Reading Group - GDR TAL

Posted on Ven, 01 jan 2021 in misc

October 30, 2020

A multilingual view of unsupervised MT

Garcia, Foret, Sellam and Parikh

Devise a model for multilingual unsupevised MT. The main idea is as follows: consider \(L\) languages, and model the joint distribution \(P(x,y,z...)\) (let us assume \(L=3\) for the sake of the argument) based on a multiplicity of monolingual or bilingual corpora. The translation parameters require conditional models so the main objective is a sum

$$ \log E_{y,z} P_{\theta}(x|y,z) + \log E_{x,z} P_{\theta}(y|x,z) + \log E_{x,y} P_{\theta}(z|x,y) $$

where the unobserved source data (source) are handled as latent variables in the model. A major assumption is that we do not need \(y,z\) to generate the translation \(x\), hence $ P_{\theta}(x|y,z)= P_{\theta}(x|y)= P_{\theta}(x|z) = \sqrt{P_{\theta}(x|y)P_{\theta}(x|z)}.

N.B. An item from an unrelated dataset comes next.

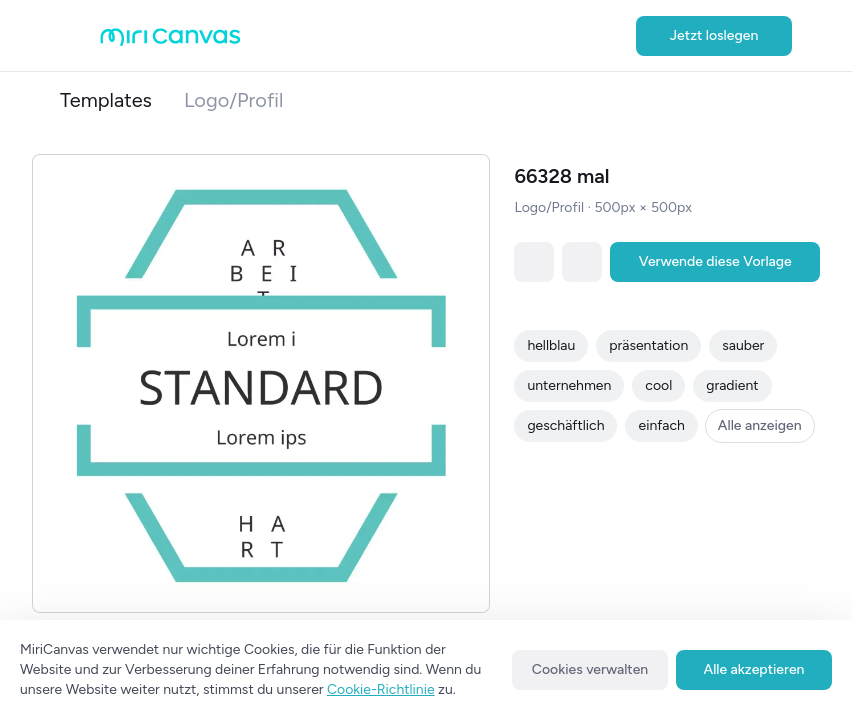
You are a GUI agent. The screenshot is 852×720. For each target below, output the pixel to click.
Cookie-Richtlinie (381, 689)
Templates (106, 100)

Each term in the summation is lower bounded using the Jensen's inequality, yielding for instance for the first term:

$$ \log E_{y,z} P_{\theta}(x|y,z) \ge \frac{1}{2} E_{y \sim P_\theta(y|x)} \logP(x|y) + \frac{1}{2} E_{y \sim P_\theta(y|z)} \logP(x|z) + E_{(y,z) \sim Y,Z} \log P(y,z) $$

Il est intéressant de voir les deux premiers termes comme des termes de reconstruction après back-translation. It is interesting to see the first two terms as reconstruction after a back-translation.

As all these terms are expectations, one can try to use EM to maximise this bound; during the E step one must compute the posterior of \(y|x\), which is approximated using the sole \(argmax\) (itself an approximation) \(\widehat{y}\); during the \(M-step\) one must optimize in \(\theta\), but instead the authors propose to perform one step of gradient update.